El rubio estaba ya apartando las mamparas y el japonés se precipitó a ayudarlo, tal vez para evitar que pudiera romperlas. La habitación que había al otro lado parecía la imagen especular del cuarto en que estaban, con la única diferencia de que el panel de luz del techo estaba apagado y la mesa que había bajo él estaba preparada para seis personas, dos a cada lado y una en cada extremo. El hombre de blanco se había dado la vuelta para mirar hacia allí y el japonés le sonrió desde el otro lado de la habitación, con cierto embarazo.
—Se lo cobraré únicamente si alguien lo pide —explicó—, y aun así, le cobraré solamente la diferencia entre lo que cobramos abajo y lo que se cobra aquí arriba.
—¡Muy amable! —exclamó el hombre de blanco, con aire sorprendido—. Muchas gracias.
—Disculpe, por favor —el hombre de pelo negro se dirigía al japonés. Estaba de pie junto a la puerta, aunque ya dentro de la habitación, con su traje oscuro y arrugado y la cara redonda y morena brillante de sudor—. ¿No hay modo de cerrar esto? —señaló la abertura octogonal de la pared. Hablaba con acento brasileño.
—Es para las chicas —explicó el japonés—. Para que puedan ver cuándo deben traer el plato siguiente.
—Está bien —intervino el hombre de blanco, dirigiéndose al de pelo negro—. Tú te quedarás fuera.
—Pensé que tal vez él pudiera… —empezó a decir el otro, pero se interrumpió y se encogió de hombros en un gesto de disculpa.
—Todo está muy bien —cumplimentó el hombre de blanco al japonés—. Mis invitados llegarán a las ocho y…
—Los haré pasar aquí.
—No será necesario; uno de mis hombres les esperará abajo. Y después de cenar, tendremos una reunión aquí.

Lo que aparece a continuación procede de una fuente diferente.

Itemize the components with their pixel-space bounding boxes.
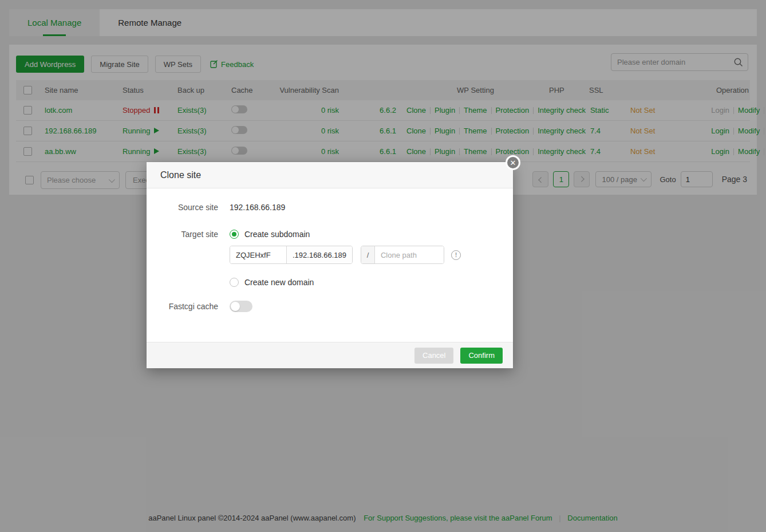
info-icon[interactable]: ! — [451, 250, 461, 260]
modal-footer: Cancel Confirm — [147, 342, 513, 368]
modal-title: Clone site — [160, 170, 201, 180]
close-icon[interactable]: ✕ — [506, 155, 520, 170]
modal-header: Clone site — [147, 162, 513, 188]
clone-path-input[interactable] — [375, 246, 444, 263]
create-new-domain-label: Create new domain — [244, 278, 314, 287]
create-subdomain-radio[interactable] — [230, 230, 239, 239]
source-site-label: Source site — [147, 203, 218, 212]
path-slash-prefix: / — [361, 246, 375, 263]
source-site-value: 192.168.66.189 — [230, 203, 285, 212]
subdomain-input[interactable] — [230, 246, 287, 263]
modal-body: Source site 192.168.66.189 Target site C… — [147, 188, 513, 342]
target-site-label: Target site — [147, 230, 218, 239]
create-subdomain-label: Create subdomain — [244, 230, 310, 239]
fastcgi-cache-label: Fastcgi cache — [147, 302, 218, 311]
cancel-button[interactable]: Cancel — [414, 348, 453, 364]
confirm-button[interactable]: Confirm — [460, 348, 503, 364]
subdomain-input-group: .192.168.66.189 — [230, 246, 353, 264]
clone-path-input-group: / — [361, 246, 444, 264]
domain-suffix: .192.168.66.189 — [287, 246, 352, 263]
clone-site-modal: ✕ Clone site Source site 192.168.66.189 … — [147, 162, 513, 368]
fastcgi-cache-toggle[interactable] — [230, 301, 252, 312]
create-new-domain-radio[interactable] — [230, 278, 239, 287]
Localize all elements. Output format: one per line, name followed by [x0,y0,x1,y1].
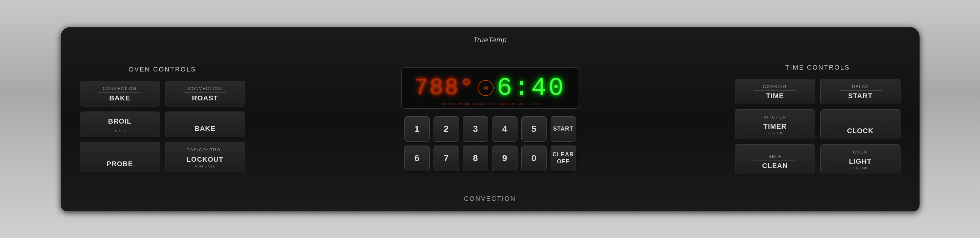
display-time: 6:40 [497,73,566,102]
clear-off-button[interactable]: CLEAROFF [550,146,576,171]
divider [754,90,797,90]
convection-roast-button[interactable]: Convection Roast [165,81,245,106]
display-area: 788° ⊗ 6:40 PREHEAT PROBE LOCKED HOT SAB… [401,67,579,109]
broil-button[interactable]: Broil Hi / Lo [80,111,160,137]
self-clean-button[interactable]: Self Clean [735,144,815,174]
start-button[interactable]: START [550,116,576,142]
center-section: 788° ⊗ 6:40 PREHEAT PROBE LOCKED HOT SAB… [401,67,579,171]
key-3-button[interactable]: 3 [463,116,488,142]
key-6-button[interactable]: 6 [404,146,430,171]
kitchen-timer-button[interactable]: Kitchen Timer On / Off [735,109,815,139]
oven-light-button[interactable]: Oven Light On / Off [820,144,900,174]
convection-label: Convection [464,195,516,202]
display-fan-icon: ⊗ [478,80,494,96]
control-panel: TrueTemp Convection Oven Controls Convec… [61,27,920,211]
oven-controls-title: Oven Controls [129,66,196,73]
bake-button[interactable]: Bake [165,111,245,137]
oven-controls-section: Oven Controls Convection Bake Convection… [80,66,245,172]
time-buttons-grid: Cooking Time Delay Start Kitchen Timer O… [735,79,900,174]
key-2-button[interactable]: 2 [434,116,459,142]
delay-start-button[interactable]: Delay Start [820,79,900,104]
convection-bake-button[interactable]: Convection Bake [80,81,160,106]
key-1-button[interactable]: 1 [404,116,430,142]
key-7-button[interactable]: 7 [434,146,459,171]
divider [98,127,142,127]
probe-button[interactable]: Probe [80,142,160,172]
key-8-button[interactable]: 8 [463,146,488,171]
time-controls-section: Time Controls Cooking Time Delay Start K… [735,64,900,174]
oven-buttons-grid: Convection Bake Convection Roast Broil H… [80,81,245,172]
key-0-button[interactable]: 0 [521,146,547,171]
clock-button[interactable]: Clock [820,109,900,139]
time-controls-title: Time Controls [785,64,850,71]
divider [183,92,227,93]
cooking-time-button[interactable]: Cooking Time [735,79,815,104]
key-9-button[interactable]: 9 [492,146,517,171]
key-4-button[interactable]: 4 [492,116,517,142]
keypad: 1 2 3 4 5 START 6 7 8 9 0 CLEAROFF [404,116,576,171]
divider [754,160,797,160]
gas-control-lockout-button[interactable]: Gas/Control Lockout Hold 3 Sec [165,142,245,172]
display-indicators: PREHEAT PROBE LOCKED HOT SABBATH LOCK DE… [405,102,575,105]
divider [98,92,142,93]
truetemp-label: TrueTemp [473,36,507,44]
display-temp: 788° [414,75,474,101]
divider [839,90,882,90]
key-5-button[interactable]: 5 [521,116,547,142]
appliance-outer: TrueTemp Convection Oven Controls Convec… [0,0,980,238]
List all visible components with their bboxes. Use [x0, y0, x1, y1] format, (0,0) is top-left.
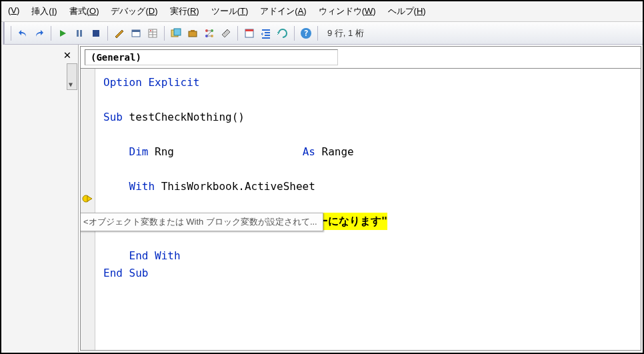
separator	[294, 26, 295, 41]
menu-view[interactable]: (V)	[8, 5, 19, 17]
menu-insert[interactable]: 挿入(I)	[31, 5, 57, 17]
stop-icon[interactable]	[89, 26, 103, 41]
toolbox-icon[interactable]	[185, 26, 200, 41]
dropdown-row: (General)	[81, 47, 641, 69]
redo-icon[interactable]	[32, 26, 47, 41]
run-icon[interactable]	[55, 26, 70, 41]
code-wrap: Option Explicit Sub testCheckNothing() D…	[81, 69, 641, 350]
properties-icon[interactable]	[145, 26, 160, 41]
help-icon[interactable]: ?	[299, 26, 313, 41]
code-option-explicit: Option Explicit	[103, 76, 200, 89]
tab-order-icon[interactable]	[202, 26, 217, 41]
indent-icon[interactable]	[275, 26, 290, 41]
code-editor[interactable]: Option Explicit Sub testCheckNothing() D…	[95, 69, 641, 350]
code-editor-frame: (General) Option Explicit Sub testCheckN…	[80, 46, 641, 351]
ruler-icon[interactable]	[219, 26, 233, 41]
menu-tools[interactable]: ツール(T)	[211, 5, 249, 17]
toolbar: ? 9 行, 1 桁	[3, 22, 643, 45]
svg-rect-8	[174, 29, 181, 35]
menu-debug[interactable]: デバッグ(D)	[111, 5, 157, 17]
scope-dropdown[interactable]: (General)	[85, 49, 338, 65]
menu-run[interactable]: 実行(R)	[170, 5, 199, 17]
separator	[237, 26, 238, 41]
scrollbar[interactable]	[67, 63, 77, 90]
code-end-with: End With	[129, 249, 181, 262]
code-var: Rng	[148, 145, 174, 158]
svg-rect-2	[93, 30, 99, 37]
design-icon[interactable]	[112, 26, 127, 41]
separator	[51, 26, 51, 41]
object-browser-icon[interactable]	[169, 26, 183, 41]
code-sub-name: testCheckNothing()	[123, 111, 245, 123]
code-end-sub: End Sub	[103, 267, 148, 279]
workspace: ✕ (General) Option Explicit Sub testChec…	[1, 45, 643, 352]
menu-help[interactable]: ヘルプ(H)	[388, 5, 426, 17]
svg-rect-10	[191, 30, 195, 32]
code-with-expr: ThisWorkbook.ActiveSheet	[155, 180, 315, 193]
error-tooltip: Rng.Offset(1, 0) = <オブジェクト変数または With ブロッ…	[81, 213, 323, 231]
project-explorer-pane: ✕	[1, 45, 79, 352]
menu-window[interactable]: ウィンドウ(W)	[319, 5, 376, 17]
separator	[317, 26, 318, 41]
svg-text:?: ?	[303, 29, 308, 38]
menu-bar: (V) 挿入(I) 書式(O) デバッグ(D) 実行(R) ツール(T) アドイ…	[1, 1, 643, 22]
outdent-icon[interactable]	[259, 26, 273, 41]
separator	[107, 26, 108, 41]
svg-point-6	[150, 30, 151, 31]
menu-addins[interactable]: アドイン(A)	[260, 5, 306, 17]
close-button[interactable]: ✕	[61, 47, 74, 61]
menu-format[interactable]: 書式(O)	[69, 5, 99, 17]
code-type: Range	[315, 145, 354, 158]
code-kw-with: With	[129, 180, 155, 193]
code-kw-as: As	[303, 145, 315, 158]
undo-icon[interactable]	[15, 26, 30, 41]
svg-rect-16	[245, 29, 253, 31]
separator	[11, 26, 11, 41]
svg-rect-9	[189, 31, 197, 37]
separator	[164, 26, 165, 41]
form-icon[interactable]	[242, 26, 257, 41]
svg-rect-4	[132, 30, 140, 32]
pause-icon[interactable]	[72, 26, 87, 41]
svg-rect-1	[80, 30, 82, 37]
code-gutter	[81, 69, 95, 350]
project-icon[interactable]	[129, 26, 143, 41]
svg-rect-0	[77, 30, 79, 37]
current-line-arrow-icon	[81, 193, 93, 204]
cursor-position-status: 9 行, 1 桁	[327, 27, 364, 39]
code-kw-dim: Dim	[129, 145, 149, 158]
code-kw-sub: Sub	[103, 111, 123, 123]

—Pueden ustedes quedarse hasta las tres, si lo desean.
—¡No será para tanto, espero! Nos bastará con una hora. Y ahora le agradeceré que me traiga un «Dubonnet» rojo, con hielo y una corteza de limón.
—Sí,
senhor
. —El japonés saludó con una reverencia.
—¿No será posible algo más de luz? Pienso leer mientras espero.
—Lo siento,
senhor
, pero no hay más luz que ésta.
—Me las arreglaré. Gracias.
—Gracias a usted,
senhor
Aspiazu. —El japonés volvió a hacer una reverencia, se inclinó un poco menos ante el rubio, y prácticamente nada ante el hombre de pelo negro. Después salió rápidamente de la habitación.
El hombre de pelo negro cerró la puerta y, de pie frente a ella, levantó bien los brazos, curvó los dedos y apoyó las yemas sobre la parte alta del dintel, como si fuera un teclado. Después empezó a apartar lentamente las manos.

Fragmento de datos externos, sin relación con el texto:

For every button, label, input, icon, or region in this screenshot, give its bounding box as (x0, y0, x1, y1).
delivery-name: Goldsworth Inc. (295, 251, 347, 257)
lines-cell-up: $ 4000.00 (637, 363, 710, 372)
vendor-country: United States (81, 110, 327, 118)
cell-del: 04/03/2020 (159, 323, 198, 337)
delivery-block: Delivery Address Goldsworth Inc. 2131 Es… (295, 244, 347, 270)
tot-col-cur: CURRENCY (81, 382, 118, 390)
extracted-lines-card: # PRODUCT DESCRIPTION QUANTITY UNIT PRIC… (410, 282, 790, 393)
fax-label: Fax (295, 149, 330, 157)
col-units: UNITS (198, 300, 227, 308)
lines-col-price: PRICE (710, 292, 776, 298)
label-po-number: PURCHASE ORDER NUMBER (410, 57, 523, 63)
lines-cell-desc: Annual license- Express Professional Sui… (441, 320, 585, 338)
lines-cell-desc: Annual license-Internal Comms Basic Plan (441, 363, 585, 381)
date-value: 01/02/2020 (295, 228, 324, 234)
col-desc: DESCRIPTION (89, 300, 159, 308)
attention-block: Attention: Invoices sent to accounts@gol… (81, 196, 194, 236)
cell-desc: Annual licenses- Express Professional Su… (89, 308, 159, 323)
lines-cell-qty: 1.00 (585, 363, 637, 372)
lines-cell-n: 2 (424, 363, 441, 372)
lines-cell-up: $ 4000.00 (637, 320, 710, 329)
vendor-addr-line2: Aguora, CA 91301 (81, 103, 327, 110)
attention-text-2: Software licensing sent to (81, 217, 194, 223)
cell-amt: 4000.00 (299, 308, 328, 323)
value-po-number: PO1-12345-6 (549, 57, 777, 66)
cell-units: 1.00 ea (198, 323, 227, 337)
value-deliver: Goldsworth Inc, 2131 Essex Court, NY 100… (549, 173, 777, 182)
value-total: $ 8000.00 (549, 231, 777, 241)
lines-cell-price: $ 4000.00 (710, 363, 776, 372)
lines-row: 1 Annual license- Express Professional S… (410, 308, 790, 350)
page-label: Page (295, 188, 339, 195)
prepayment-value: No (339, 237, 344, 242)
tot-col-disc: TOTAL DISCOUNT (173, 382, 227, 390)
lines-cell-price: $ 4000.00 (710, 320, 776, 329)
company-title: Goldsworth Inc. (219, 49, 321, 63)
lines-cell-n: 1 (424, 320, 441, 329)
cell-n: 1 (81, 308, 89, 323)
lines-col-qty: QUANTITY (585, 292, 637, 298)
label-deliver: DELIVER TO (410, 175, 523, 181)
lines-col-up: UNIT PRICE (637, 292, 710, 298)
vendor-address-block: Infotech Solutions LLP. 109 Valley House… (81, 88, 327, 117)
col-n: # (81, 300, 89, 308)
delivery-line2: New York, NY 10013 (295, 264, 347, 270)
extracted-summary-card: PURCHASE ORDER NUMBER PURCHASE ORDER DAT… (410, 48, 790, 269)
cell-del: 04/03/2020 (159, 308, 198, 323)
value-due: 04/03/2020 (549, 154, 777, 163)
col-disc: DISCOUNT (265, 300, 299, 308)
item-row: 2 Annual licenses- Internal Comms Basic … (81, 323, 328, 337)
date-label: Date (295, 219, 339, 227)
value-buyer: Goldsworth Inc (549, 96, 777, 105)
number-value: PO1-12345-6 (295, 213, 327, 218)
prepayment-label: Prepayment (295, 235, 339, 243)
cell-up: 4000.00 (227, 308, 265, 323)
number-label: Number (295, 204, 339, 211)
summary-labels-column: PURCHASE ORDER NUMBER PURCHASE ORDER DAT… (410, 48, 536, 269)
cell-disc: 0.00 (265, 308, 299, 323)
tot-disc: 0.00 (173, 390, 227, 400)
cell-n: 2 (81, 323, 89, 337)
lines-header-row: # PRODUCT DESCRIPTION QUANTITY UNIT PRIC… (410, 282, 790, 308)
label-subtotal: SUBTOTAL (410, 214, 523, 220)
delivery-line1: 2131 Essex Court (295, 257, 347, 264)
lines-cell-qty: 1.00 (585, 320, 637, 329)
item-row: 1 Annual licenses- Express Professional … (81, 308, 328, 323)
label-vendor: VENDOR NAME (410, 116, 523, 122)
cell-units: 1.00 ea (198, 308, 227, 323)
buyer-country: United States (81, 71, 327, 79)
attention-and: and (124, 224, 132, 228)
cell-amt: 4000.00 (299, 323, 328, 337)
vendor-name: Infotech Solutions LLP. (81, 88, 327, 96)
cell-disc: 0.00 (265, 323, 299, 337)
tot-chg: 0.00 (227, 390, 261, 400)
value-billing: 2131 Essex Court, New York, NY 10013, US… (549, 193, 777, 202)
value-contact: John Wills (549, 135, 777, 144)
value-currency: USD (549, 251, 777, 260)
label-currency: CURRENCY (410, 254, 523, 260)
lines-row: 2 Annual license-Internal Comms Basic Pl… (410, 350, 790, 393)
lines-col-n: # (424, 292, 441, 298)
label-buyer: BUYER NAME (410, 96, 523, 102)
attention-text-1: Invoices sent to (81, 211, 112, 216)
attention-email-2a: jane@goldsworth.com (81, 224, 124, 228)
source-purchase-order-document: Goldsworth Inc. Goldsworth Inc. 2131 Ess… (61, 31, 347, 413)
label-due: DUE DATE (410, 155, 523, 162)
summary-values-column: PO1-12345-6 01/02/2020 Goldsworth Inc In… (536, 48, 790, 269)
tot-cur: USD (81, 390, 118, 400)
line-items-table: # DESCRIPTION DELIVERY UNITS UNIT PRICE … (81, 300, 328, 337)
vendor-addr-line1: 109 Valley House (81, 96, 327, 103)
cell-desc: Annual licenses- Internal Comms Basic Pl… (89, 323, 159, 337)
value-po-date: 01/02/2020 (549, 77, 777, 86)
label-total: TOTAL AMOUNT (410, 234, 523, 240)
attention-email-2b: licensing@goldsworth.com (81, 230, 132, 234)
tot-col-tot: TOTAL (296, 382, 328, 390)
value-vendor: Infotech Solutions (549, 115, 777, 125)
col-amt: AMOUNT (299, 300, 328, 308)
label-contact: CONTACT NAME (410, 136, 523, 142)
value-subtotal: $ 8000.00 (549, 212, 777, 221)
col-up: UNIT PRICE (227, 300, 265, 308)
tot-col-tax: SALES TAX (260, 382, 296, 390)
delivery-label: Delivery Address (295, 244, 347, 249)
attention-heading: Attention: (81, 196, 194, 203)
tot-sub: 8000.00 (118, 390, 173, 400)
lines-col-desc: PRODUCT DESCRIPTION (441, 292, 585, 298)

El hombre de blanco se levantó y fue a colocarse de espaldas al agujero abierto en la pared, mientras el rubio se dirigía hacia el respaldo colocado en la cabecera de la mesa y se ponía en cuclillas junto a él. Palpó los almohadones estampados en tostado y blanco, los retiró del soporte de bambú y los dejó a un lado. Inspeccionó el respaldo, le dio vuelta para mirarlo por debajo y lo hizo a un lado junto a los almohadones. Tanteó todo el extremo del
tatami
que rodeaba el extremo de la mesa, presionando suavemente la paja trenzada con ambas manos extendidas.

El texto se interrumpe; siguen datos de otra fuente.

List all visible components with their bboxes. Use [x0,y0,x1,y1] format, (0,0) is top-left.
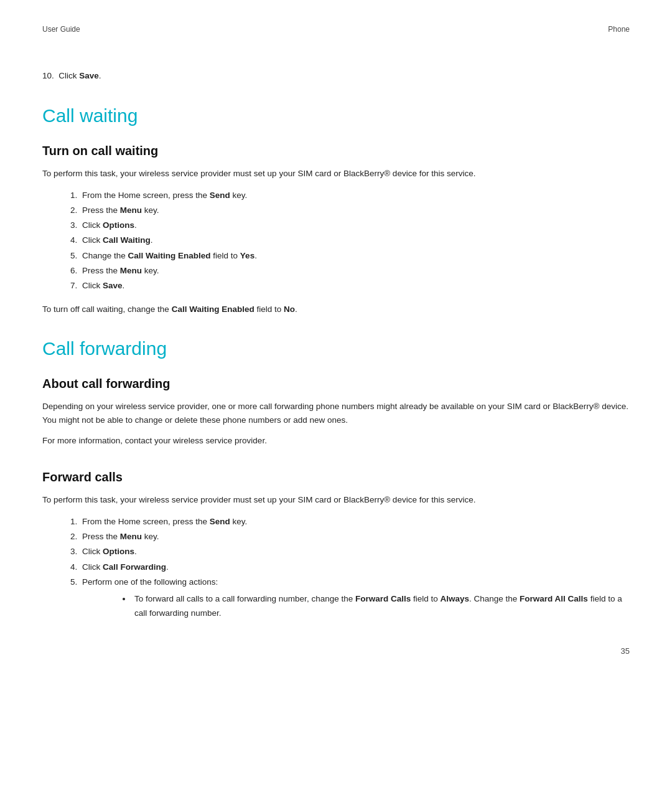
about-call-forwarding-block: About call forwarding Depending on your … [42,377,630,448]
about-call-forwarding-para1: Depending on your wireless service provi… [42,400,630,427]
call-waiting-note: To turn off call waiting, change the Cal… [42,303,630,316]
call-forwarding-section: Call forwarding About call forwarding De… [42,338,630,621]
fc-step-1: From the Home screen, press the Send key… [80,514,630,529]
step-7: Click Save. [80,278,630,293]
step-5: Change the Call Waiting Enabled field to… [80,248,630,263]
step-1: From the Home screen, press the Send key… [80,188,630,203]
page-header: User Guide Phone [42,25,630,34]
call-waiting-title: Call waiting [42,105,630,126]
forward-calls-bullets: To forward all calls to a call forwardin… [132,592,630,621]
forward-calls-title: Forward calls [42,470,630,484]
call-waiting-section: Call waiting Turn on call waiting To per… [42,105,630,316]
forward-calls-bullet-1: To forward all calls to a call forwardin… [132,592,630,621]
call-waiting-prereq: To perform this task, your wireless serv… [42,167,630,181]
about-call-forwarding-para2: For more information, contact your wirel… [42,434,630,448]
forward-calls-block: Forward calls To perform this task, your… [42,470,630,621]
turn-on-call-waiting-title: Turn on call waiting [42,144,630,158]
step-10-text: 10. Click Save. [42,71,101,80]
call-waiting-steps: From the Home screen, press the Send key… [80,188,630,294]
forward-calls-prereq: To perform this task, your wireless serv… [42,493,630,507]
header-left: User Guide [42,25,80,34]
call-forwarding-title: Call forwarding [42,338,630,359]
fc-step-5: Perform one of the following actions: To… [80,575,630,621]
step-6: Press the Menu key. [80,263,630,278]
fc-step-3: Click Options. [80,544,630,559]
fc-step-4: Click Call Forwarding. [80,560,630,575]
step-2: Press the Menu key. [80,203,630,218]
about-call-forwarding-title: About call forwarding [42,377,630,391]
forward-calls-steps: From the Home screen, press the Send key… [80,514,630,621]
page-number: 35 [621,646,630,656]
page-container: User Guide Phone 10. Click Save. Call wa… [0,0,672,681]
header-right: Phone [608,25,630,34]
step-3: Click Options. [80,218,630,233]
step-10-intro: 10. Click Save. [42,71,630,80]
step-4: Click Call Waiting. [80,233,630,248]
fc-step-2: Press the Menu key. [80,529,630,544]
turn-on-call-waiting-block: Turn on call waiting To perform this tas… [42,144,630,316]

Después se puso de rodillas, metió la rubia cabeza bajo la mesa y recorrió con la vista el rebaje para los pies. Inclinándose más aún, giró la cabeza para mirar con un ojo azul la parte de debajo de la mesa, que recorrió minuciosamente de punta a punta.
Después se apartó, tomó de nuevo el armazón de bambú, volvió a ponerle los dos almohadones y colocó el respaldo en un ángulo que resultara accesible. Se levantó y permaneció atento tras el respaldo.